What Happens When You Blame All Muslims for Terrorist Attacks

March 23rd 2016

Kyle Jaeger

It happens without fail. In the aftermath of extremist violence — such as the attacks in Brussels, Belgium, that left more than 30 people dead on Tuesday — there's a knee-jerk reaction by some to shift blame on a general population, namely Muslims, for actions carried out by Islamic extremists.

That seemed to be the reaction of one Twitter user, Matthew Doyle, whose post about his encounter with a Muslim woman in Croydon, England, on Tuesday became a subject of controversy on the social media network, inspiring a flurry of sarcastic responses from other users who took issue with Doyle's apparent generalization.

Matthew Doyle

"I confronted a Muslim women [sic] yesterday in Croydon," Doyle wrote. "I asked her to explain Brussels.
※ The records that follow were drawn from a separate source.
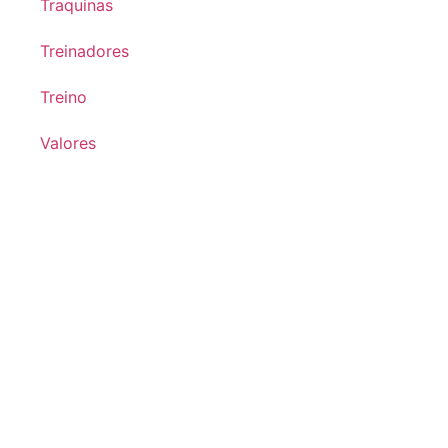
Traquinas
Treinadores
Treino
Valores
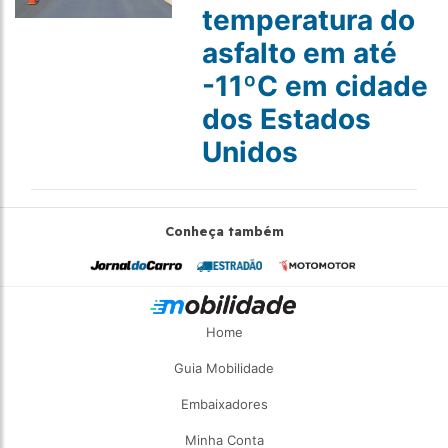
temperatura do
asfalto em até
-11ºC em cidade
dos Estados
Unidos
Conheça também
Home
Guia Mobilidade
Embaixadores
Minha Conta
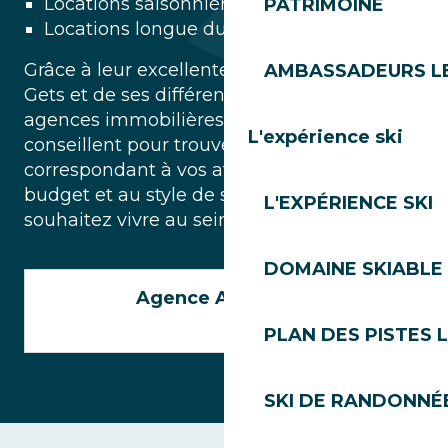
Locations saisonnières pour les vacances
PATRIMOINE
Locations longue durée
Grâce à leur excellente connaissance des
AMBASSADEURS L
Gets et de ses différents quartiers, les
agences immobilières locales vous
L'expérience ski
conseillent pour trouver un hébergement
correspondant à vos attentes, à votre
budget et au style de séjour que vous
L'EXPÉRIENCE SKI
souhaitez vivre au sein de la station.
DOMAINE SKIABLE 
Agence Anthonioz
PLAN DES PISTES 
SKI DE RANDONNÉE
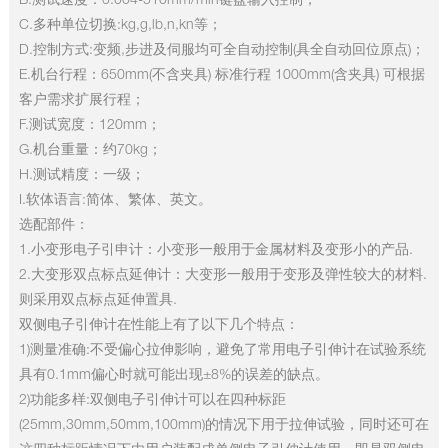
B.测试速度：0.004-510mm/min键盘输入控制；
C.多种单位切换:kg,g,lb,n,kn等；
D.控制方式:变频,步进及伺服均可全自动控制(具全自动回位原点)；
E.机台行程：650mm(不含夹具) 标准行程 1000mm(含夹具) 可根据
客户需求扩展行程；
F.测试宽度：120mm；
G.机台重量：约70kg；
H.测试精度：一级；
I.软体语言:简体、繁体、英文。
选配部件：
1.小变形电子引申计：小变形一般用于金属材料及变形小的产品.
2.大变形双点标点延伸计：大变形一般用于变形及弹性较大的材料.
则采用双点标点延伸置具.
双侧电子引伸计在性能上有了以下几个特点：
1)测量准确:不受偏心拉伸影响，避免了常用电子引伸计在试验系统
具有0.1mm偏心时就可能出现±8%的误差的缺点。
2)功能多样:双侧电子引伸计可以在四种标距
(25mm,30mm,50mm,100mm)的情况下用于拉伸试验，同时还可在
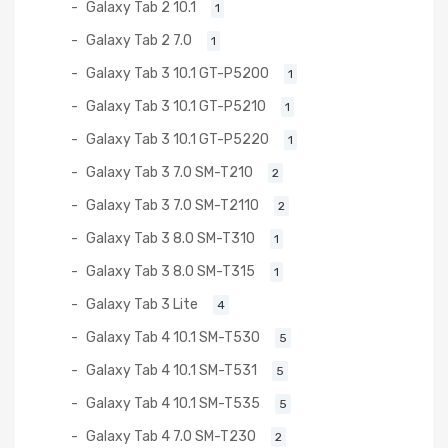
Galaxy Tab 2 10.1
1
Galaxy Tab 2 7.0
1
Galaxy Tab 3 10.1 GT-P5200
1
Galaxy Tab 3 10.1 GT-P5210
1
Galaxy Tab 3 10.1 GT-P5220
1
Galaxy Tab 3 7.0 SM-T210
2
Galaxy Tab 3 7.0 SM-T2110
2
Galaxy Tab 3 8.0 SM-T310
1
Galaxy Tab 3 8.0 SM-T315
1
Galaxy Tab 3 Lite
4
Galaxy Tab 4 10.1 SM-T530
5
Galaxy Tab 4 10.1 SM-T531
5
Galaxy Tab 4 10.1 SM-T535
5
Galaxy Tab 4 7.0 SM-T230
2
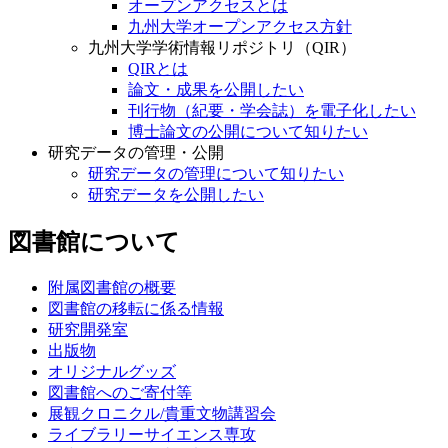
オープンアクセスとは
九州大学オープンアクセス方針
九州大学学術情報リポジトリ（QIR）
QIRとは
論文・成果を公開したい
刊行物（紀要・学会誌）を電子化したい
博士論文の公開について知りたい
研究データの管理・公開
研究データの管理について知りたい
研究データを公開したい
図書館について
附属図書館の概要
図書館の移転に係る情報
研究開発室
出版物
オリジナルグッズ
図書館へのご寄付等
展観クロニクル/貴重文物講習会
ライブラリーサイエンス専攻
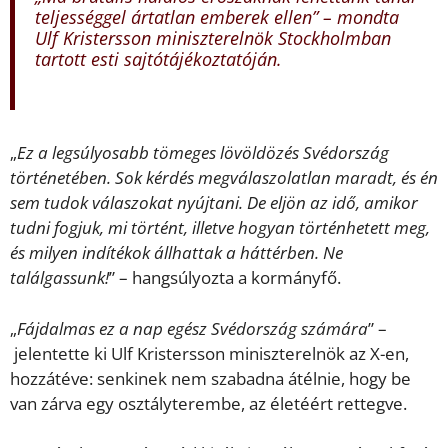
teljességgel ártatlan emberek ellen
” – mondta
Ulf Kristersson miniszterelnök Stockholmban
tartott esti sajtótájékoztatóján.
„
Ez a legsúlyosabb tömeges lövöldözés Svédország
történetében. Sok kérdés megválaszolatlan maradt, és én
sem tudok válaszokat nyújtani. De eljön az idő, amikor
tudni fogjuk, mi történt, illetve hogyan történhetett meg,
és milyen indítékok állhattak a háttérben. Ne
találgassunk!
” – hangsúlyozta a kormányfő.
„
Fájdalmas ez a nap egész Svédország számára
” –
jelentette ki Ulf Kristersson miniszterelnök az X-en,
hozzátéve: senkinek nem szabadna átélnie, hogy be
van zárva egy osztályterembe, az életéért rettegve.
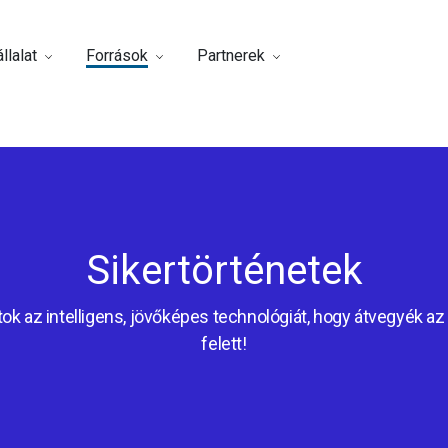
llalat
Források
Partnerek
Sikertörténetek
ok az intelligens, jövőképes technológiát, hogy átvegyék az 
felett!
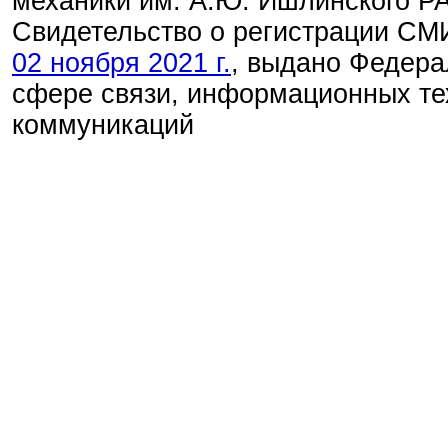
механики им. А.Ю. Ишлинского Р
Свидетельство о регистрации С
02 ноября 2021 г.
, выдано Федера
сфере связи, информационных те
коммуникаций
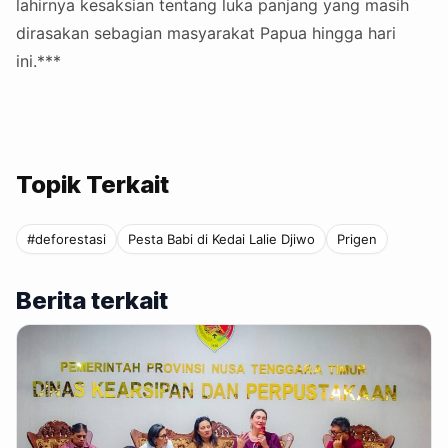
lahirnya kesaksian tentang luka panjang yang masih
dirasakan sebagian masyarakat Papua hingga hari
ini.***
Topik Terkait
#deforestasi
Pesta Babi di Kedai Lalie Djiwo
Prigen
Berita terkait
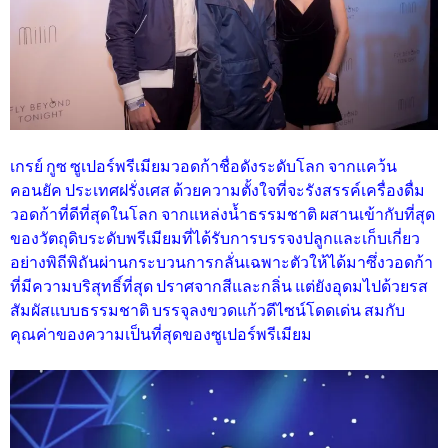
เกรย์ กูซ ซูเปอร์พรีเมียมวอดก้าชื่อดังระดับโลก จากแคว้น
คอนยัค ประเทศฝรั่งเศส ด้วยความตั้งใจที่จะรังสรรค์เครื่องดื่ม
วอดก้าที่ดีที่สุดในโลก
จากแหล่งน้ำธรรมชาติ ผสานเข้ากับที่สุด
ของวัตถุดิบระดับพรีเมียมที่ได้รับการบรรจงปลูกและเก็บเกี่ยว
อย่างพิถีพิถันผ่านกระบวนการกลั่นเฉพาะตัวให้ได้มาซึ่งวอดก้า
ที่มีความบริสุทธิ์ที่สุด ปราศจากสีและกลิ่น แต่ยังอุดมไปด้วยรส
สัมผัสแบบธรรมชาติ บรรจุลงขวดแก้วดีไซน์โดดเด่น สมกับ
คุณค่าของความเป็นที่สุดของซูเปอร์พรีเมียม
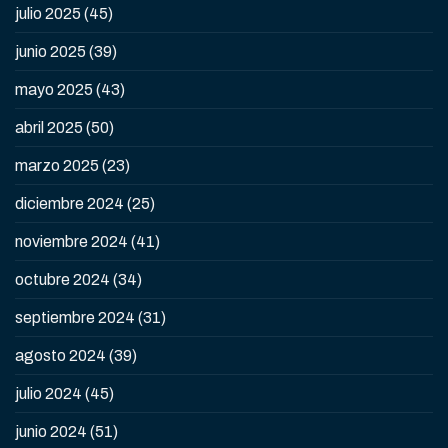
julio 2025
(45)
junio 2025
(39)
mayo 2025
(43)
abril 2025
(50)
marzo 2025
(23)
diciembre 2024
(25)
noviembre 2024
(41)
octubre 2024
(34)
septiembre 2024
(31)
agosto 2024
(39)
julio 2024
(45)
junio 2024
(51)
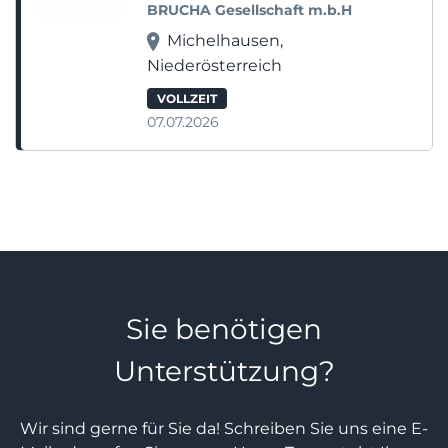
BRUCHA Gesellschaft m.b.H
Michelhausen,
Niederösterreich
VOLLZEIT
07.07.2026
Sie benötigen
Unterstützung?
Wir sind gerne für Sie da! Schreiben Sie uns eine E-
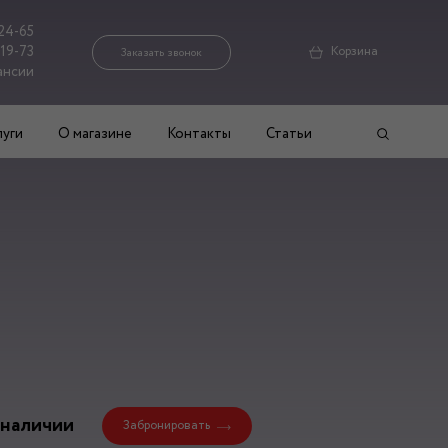
24-65
-19-73
Корзина
Заказать звонок
ансии
луги
О магазине
Контакты
Статьи
 наличии
Забронировать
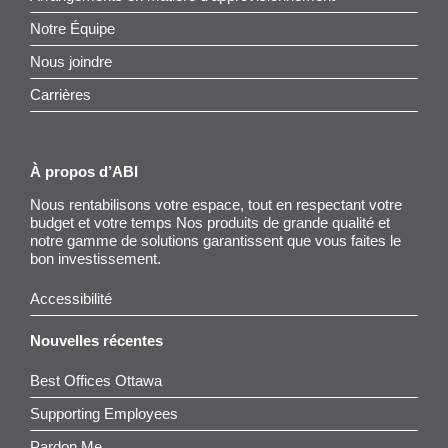
Notre Équipe
Nous joindre
Carrières
À propos d’ABI
Nous rentabilisons votre espace, tout en respectant votre
budget et votre temps Nos produits de grande qualité et
notre gamme de solutions garantissent que vous faites le
bon investissement.
Accessibilité
Nouvelles récentes
Best Offices Ottawa
Supporting Employees
Pardon Me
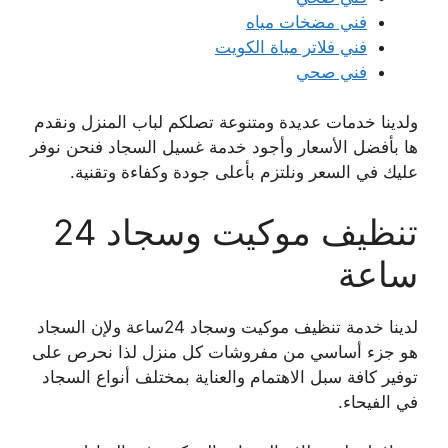
فني مضخات مياه
فني فلاتر مياة الكويت
فني صحي
ولدينا خدمات عديدة ومتنوعة تصلكم لباب المنزل ونقدم
ها بأفضل الأسعار وأجود خدمة غسيل السجاد فنحن نوفر
عليك في السعر ونلتزم بأعلى جودة وكفاءة وتقنية.
تنظيف موكيت وسجاد 24
ساعة
لدينا خدمة تنظيف موكيت وسجاد 24ساعة ولإن السجاد
هو جزء أساسي من مفروشات كل منزل لذا نحرص على
توفير كافة سبل الاهتمام والعناية بمختلف أنواع السجاد
في الفيحاء.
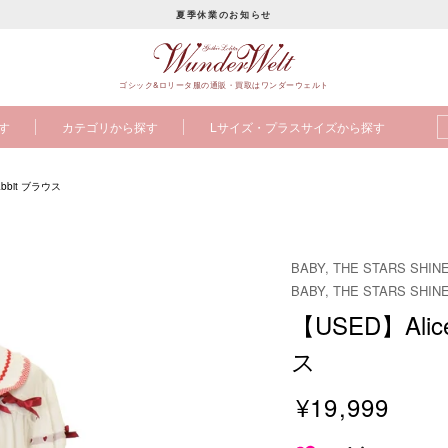
夏季休業のお知らせ
ス
ラ
ゴシック&ロリータ服の通販・買取はワンダーウェルト
イ
ド
す
カテゴリから探す
Lサイズ・プラスサイズから探す
シ
ョ
ー
Rabbit ブラウス
を
止
め
BABY, THE STARS SHIN
る
BABY, THE STARS SHI
【USED】Alice
ス
¥19,999
販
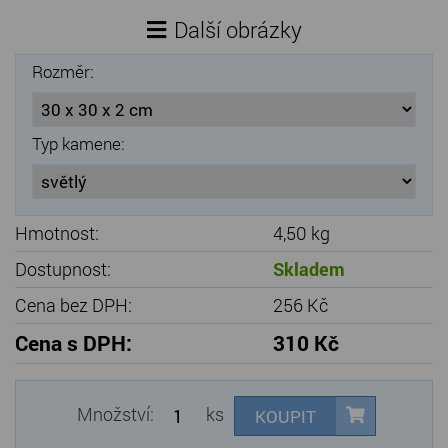
Další obrázky
Rozměr:
Typ kamene:
Hmotnost:
4,50 kg
Dostupnost:
Skladem
Cena bez DPH:
256 Kč
Cena s DPH:
310 Kč
Množství:
ks
KOUPIT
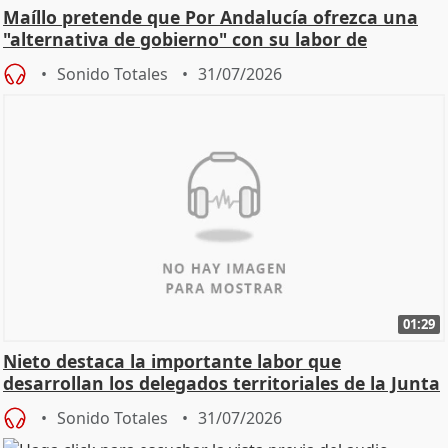
Maíllo pretende que Por Andalucía ofrezca una
"alternativa de gobierno" con su labor de
oposición
Sonido Totales
31/07/2026
01:29
Nieto destaca la importante labor que
desarrollan los delegados territoriales de la Junta
Sonido Totales
31/07/2026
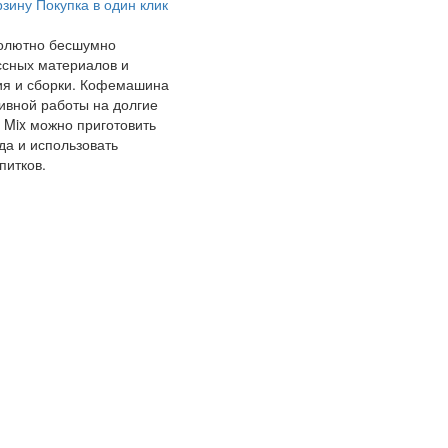
рзину
Покупка в один клик
солютно бесшумно
ссных материалов и
ия и сборки. Кофемашина
ивной работы на долгие
l Mix можно приготовить
да и использовать
питков.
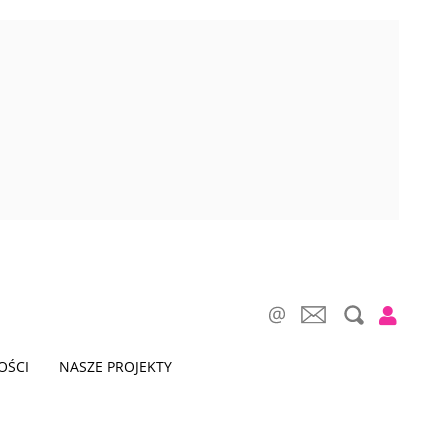
OŚCI
NASZE PROJEKTY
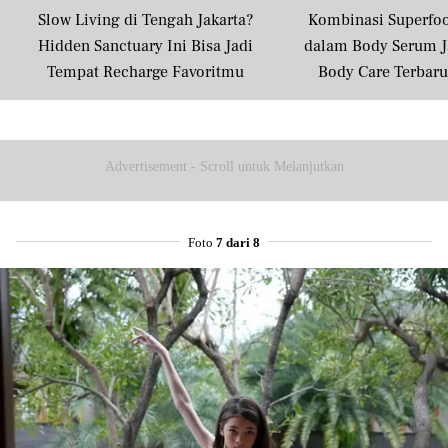
Slow Living di Tengah Jakarta?
Kombinasi Superfo
Hidden Sanctuary Ini Bisa Jadi
dalam Body Serum J
Tempat Recharge Favoritmu
Body Care Terbar
Masyarakat U
Advertisement - Scroll untuk Melanjutkan
Foto
7 dari 8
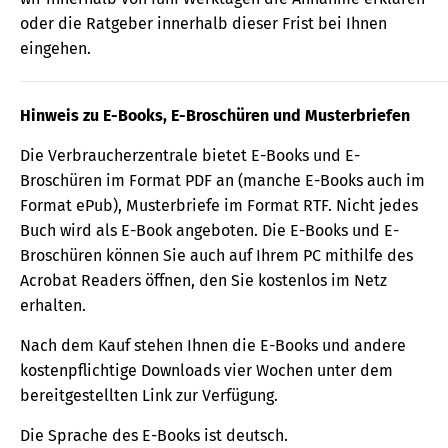
oder die Ratgeber innerhalb dieser Frist bei Ihnen
eingehen.
Hinweis zu E-Books, E-Broschüren und Musterbriefen
Die Verbraucherzentrale bietet E-Books und E-
Broschüren im Format PDF an (manche E-Books auch im
Format ePub), Musterbriefe im Format RTF. Nicht jedes
Buch wird als E-Book angeboten. Die E-Books und E-
Broschüren können Sie auch auf Ihrem PC mithilfe des
Acrobat Readers öffnen, den Sie kostenlos im Netz
erhalten.
Nach dem Kauf stehen Ihnen die E-Books und andere
kostenpflichtige Downloads vier Wochen unter dem
bereitgestellten Link zur Verfügung.
Die Sprache des E-Books ist deutsch.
She said 'Nothing to do with me'. A mealy mouthed reply."

The post was subsequently deleted, but not before the Twitter world lashed out at Doyle with a series of posts that mimic the style of the original.

Doyle tried to walk back the idea that his encounter with a Muslim woman was confrontational, per se, but also continued his Islamophobic rant, which included a racist slur against Muslims in a series of follow-up posts.

The reason that Doyle's tweet struck a nerve isn't simply the fact that his individual response was exceptionally offensive (it was, of course), but rather that it seems indicative of an Islamophobic sentiment that frequently metastasizes in response to incidents of Islamic extremism.

The actions and ideology of Islamic extremists is not reflective of the Muslim population as a whole — a point that President Barack Obama and Muslim leaders have repeatedly emphasized. And that's what Twitter users tried to make clear to Doyle since his tweet went viral.

ATTN: reached out to Doyle for comment but he couldn't be reached by the time of publication.